Several days ago, many American Christians reeled with the news that a prominent pastor and author announced that he no longer considers himself a Christian.
Speculation and commentary abounds concerning what led to this declaration. Some have traced his history and pointed out problems with the movements he has been associated with. But no one really knows his heart.
When a person becomes a Christian, he is “born again” (John 3:3-21, I John 3:4-10). That’s one of many reasons that a Christian can’t lose his salvation. He can’t become unborn spiritually.
Christians can sometimes fall away from what they’ve been taught to varying degrees. That may be influenced by listening to false teaching, failing to grow in the Lord, neglecting His Word, bitterness, or any number of things.
But that’s a different thing from repudiating their profession of faith alltogether. When that happens, all we can conclude is that they were never genuine believers in the first place.

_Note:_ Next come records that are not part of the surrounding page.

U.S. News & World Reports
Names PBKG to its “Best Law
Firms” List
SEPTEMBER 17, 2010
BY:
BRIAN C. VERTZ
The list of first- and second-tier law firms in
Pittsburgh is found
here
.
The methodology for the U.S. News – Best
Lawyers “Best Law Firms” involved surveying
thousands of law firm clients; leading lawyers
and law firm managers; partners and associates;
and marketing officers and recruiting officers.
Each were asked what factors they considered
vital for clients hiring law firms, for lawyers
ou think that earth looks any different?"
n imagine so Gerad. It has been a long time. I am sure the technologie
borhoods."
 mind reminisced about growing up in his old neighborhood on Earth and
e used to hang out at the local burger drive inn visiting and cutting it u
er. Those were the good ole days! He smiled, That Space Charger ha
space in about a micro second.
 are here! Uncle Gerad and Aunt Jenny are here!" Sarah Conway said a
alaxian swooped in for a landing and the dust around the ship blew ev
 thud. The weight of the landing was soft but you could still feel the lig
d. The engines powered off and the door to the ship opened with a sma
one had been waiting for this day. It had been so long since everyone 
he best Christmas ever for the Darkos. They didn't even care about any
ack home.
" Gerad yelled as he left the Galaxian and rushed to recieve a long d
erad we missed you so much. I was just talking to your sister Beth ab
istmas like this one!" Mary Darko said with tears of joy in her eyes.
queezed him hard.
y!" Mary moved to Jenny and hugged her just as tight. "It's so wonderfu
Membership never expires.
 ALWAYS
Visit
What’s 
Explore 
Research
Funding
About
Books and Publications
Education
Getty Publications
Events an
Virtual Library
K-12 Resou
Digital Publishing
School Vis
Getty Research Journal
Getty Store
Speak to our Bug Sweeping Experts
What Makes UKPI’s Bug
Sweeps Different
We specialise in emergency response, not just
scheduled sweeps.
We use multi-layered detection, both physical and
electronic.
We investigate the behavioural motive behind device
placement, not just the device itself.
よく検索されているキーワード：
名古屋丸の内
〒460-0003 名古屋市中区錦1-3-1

I hold out hope, as do others, that the man I mentioned has not truly walked away from God and his core beliefs but is instead just confused and out of fellowship. Hopefully with prayer, contemplation, and counsel, he can get things straightened out.

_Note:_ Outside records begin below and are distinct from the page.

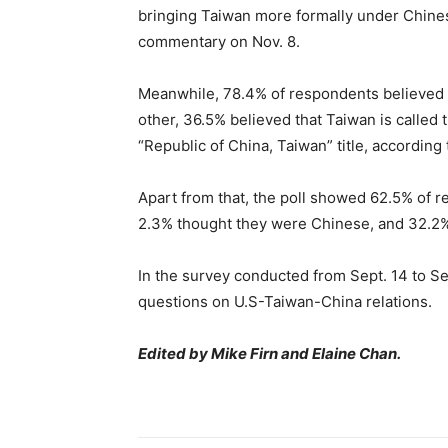
bringing Taiwan more formally under Chinese 
commentary on Nov. 8.
Meanwhile, 78.4% of respondents believed t
other, 36.5% believed that Taiwan is called 
“Republic of China, Taiwan” title, according t
Apart from that, the poll showed 62.5% of
2.3% thought they were Chinese, and 32.2%
In the survey conducted from Sept. 14 to Se
questions on U.S-Taiwan-China relations.
Edited by Mike Firn and Elaine Chan.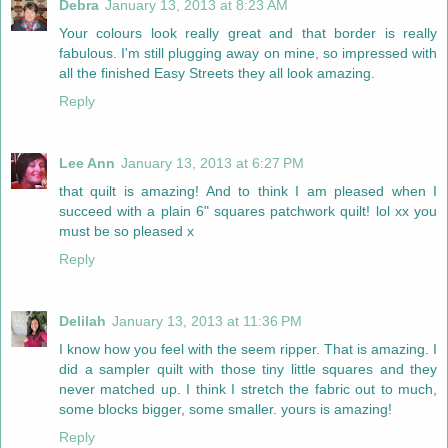
Debra
January 13, 2013 at 8:23 AM
Your colours look really great and that border is really
fabulous. I'm still plugging away on mine, so impressed with
all the finished Easy Streets they all look amazing.
Reply
Lee Ann
January 13, 2013 at 6:27 PM
that quilt is amazing! And to think I am pleased when I
succeed with a plain 6" squares patchwork quilt! lol xx you
must be so pleased x
Reply
Delilah
January 13, 2013 at 11:36 PM
I know how you feel with the seem ripper. That is amazing. I
did a sampler quilt with those tiny little squares and they
never matched up. I think I stretch the fabric out to much,
some blocks bigger, some smaller. yours is amazing!
Reply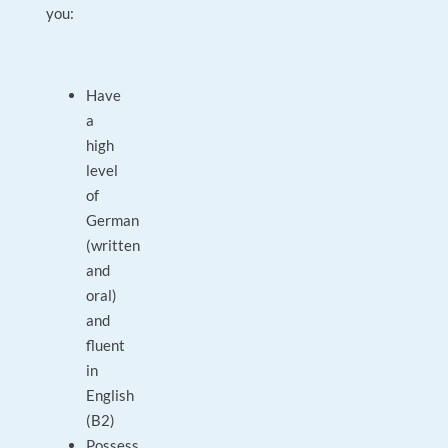
you:
Have
a
high
level
of
German
(written
and
oral)
and
fluent
in
English
(B2)
Possess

But I shared all of that to say this:
Whenever this kind of thing occurs, I can’t help but ask myself, “How did that happen?”
Jesus said one day people will stand before Him who called Him Lord, prophesied, cast out demons, and did mighty works in His name, and yet He’ll have to tell them, “I never knew you; depart from me” (Matthew 7:21-23).

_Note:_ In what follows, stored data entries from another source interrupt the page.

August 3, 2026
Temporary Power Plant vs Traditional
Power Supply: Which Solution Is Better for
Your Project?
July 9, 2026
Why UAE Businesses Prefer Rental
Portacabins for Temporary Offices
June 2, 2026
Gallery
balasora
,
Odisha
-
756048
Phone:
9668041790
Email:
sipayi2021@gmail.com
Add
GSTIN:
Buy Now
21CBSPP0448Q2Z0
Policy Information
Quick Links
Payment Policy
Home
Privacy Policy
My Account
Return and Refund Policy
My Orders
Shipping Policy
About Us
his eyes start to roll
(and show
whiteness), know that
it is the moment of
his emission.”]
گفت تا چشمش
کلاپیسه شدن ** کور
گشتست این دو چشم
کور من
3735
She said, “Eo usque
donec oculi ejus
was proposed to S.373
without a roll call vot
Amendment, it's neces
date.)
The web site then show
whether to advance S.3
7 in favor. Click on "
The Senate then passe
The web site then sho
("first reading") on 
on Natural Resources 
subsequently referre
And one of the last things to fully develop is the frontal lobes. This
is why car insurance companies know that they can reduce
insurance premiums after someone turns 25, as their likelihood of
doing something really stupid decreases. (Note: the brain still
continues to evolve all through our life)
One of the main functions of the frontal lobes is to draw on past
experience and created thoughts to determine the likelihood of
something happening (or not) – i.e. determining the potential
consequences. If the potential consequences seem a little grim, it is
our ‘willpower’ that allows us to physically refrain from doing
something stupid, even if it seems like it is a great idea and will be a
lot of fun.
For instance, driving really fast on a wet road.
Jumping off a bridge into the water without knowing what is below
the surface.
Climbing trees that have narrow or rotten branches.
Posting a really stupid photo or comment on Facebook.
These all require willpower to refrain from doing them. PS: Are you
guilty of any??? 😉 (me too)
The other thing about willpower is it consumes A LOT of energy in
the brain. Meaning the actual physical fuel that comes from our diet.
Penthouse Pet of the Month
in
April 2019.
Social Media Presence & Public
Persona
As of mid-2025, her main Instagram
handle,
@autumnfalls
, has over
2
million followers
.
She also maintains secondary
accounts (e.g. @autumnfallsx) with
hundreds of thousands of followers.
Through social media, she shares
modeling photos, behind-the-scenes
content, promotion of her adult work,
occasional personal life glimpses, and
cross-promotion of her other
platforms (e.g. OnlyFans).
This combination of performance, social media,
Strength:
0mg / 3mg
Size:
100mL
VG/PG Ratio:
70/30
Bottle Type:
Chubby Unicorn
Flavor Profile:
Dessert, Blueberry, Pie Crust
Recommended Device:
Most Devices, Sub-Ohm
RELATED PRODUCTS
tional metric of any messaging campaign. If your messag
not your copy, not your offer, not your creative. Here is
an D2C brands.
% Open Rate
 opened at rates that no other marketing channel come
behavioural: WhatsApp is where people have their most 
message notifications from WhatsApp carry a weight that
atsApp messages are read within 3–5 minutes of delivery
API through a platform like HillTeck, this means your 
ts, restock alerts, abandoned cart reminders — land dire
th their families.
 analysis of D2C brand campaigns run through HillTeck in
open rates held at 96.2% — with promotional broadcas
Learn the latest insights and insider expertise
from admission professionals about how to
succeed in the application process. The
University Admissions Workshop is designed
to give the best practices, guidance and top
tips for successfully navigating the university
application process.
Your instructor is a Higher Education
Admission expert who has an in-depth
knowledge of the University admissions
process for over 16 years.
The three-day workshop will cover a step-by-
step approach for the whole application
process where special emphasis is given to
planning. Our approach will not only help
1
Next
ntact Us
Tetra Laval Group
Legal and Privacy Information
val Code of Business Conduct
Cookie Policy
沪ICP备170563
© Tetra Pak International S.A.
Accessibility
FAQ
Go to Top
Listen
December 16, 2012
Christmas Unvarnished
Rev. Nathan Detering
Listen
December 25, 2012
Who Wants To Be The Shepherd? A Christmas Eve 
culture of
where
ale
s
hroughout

I can’t imagine a more tragic or frightening prospect. For years I feared every time I heard or read this passage. How did I know I won’t end up like these poor people?
When I asked this of a former pastor, he said that these folks all pointed to what they did. None of them said, “I came to Christ confessing my sin, repenting of it, and asking Him to be my Savior and Lord.”
That helped me a lot. But, since then, I have known people who made professions of having done this, yet fell away in later years. How does that happen?
I think perhaps for people who have grown up in a Christian culture, it’s easy to just go with the flow. They’ve heard it all their lives. It’s part of their thinking. Isobel Kuhn was like this. She says in her autobiography, By Searching: My Journey Through Doubt Into Faith, that when she went off to a secular college, she could have held a debate with anybody defending doctrines of the faith. But all it took was one professor saying, “Oh, you just believe that because your parents told you it was so” for her to realize he was right. She went off to gleefully live for herself, free from the restrictions she had grown up with. But God, in His mercy and grace, brought her to Himself.
Perhaps others did not grow up in a Christian culture, but weren’t adequately taught. Some I know responded to “positive peer pressure”–when all their friends were making professions, they figured they needed to get in on it, too. Or the person witnessing to them was so aggressive, they felt they dare not refuse to pray with the person. I’ve heard of many people who raised their hands in a church service, walked an aisle, prayed a prayer, yet did not consider themselves truly saved until later in life. Perhaps they weren’t taught well; perhaps they placed their trust in those acts rather than in Christ. But however it happened, they realized some time later that they were not believers and needed to be. Some had been professing Christians for years and were even pastors or pastor’s wives.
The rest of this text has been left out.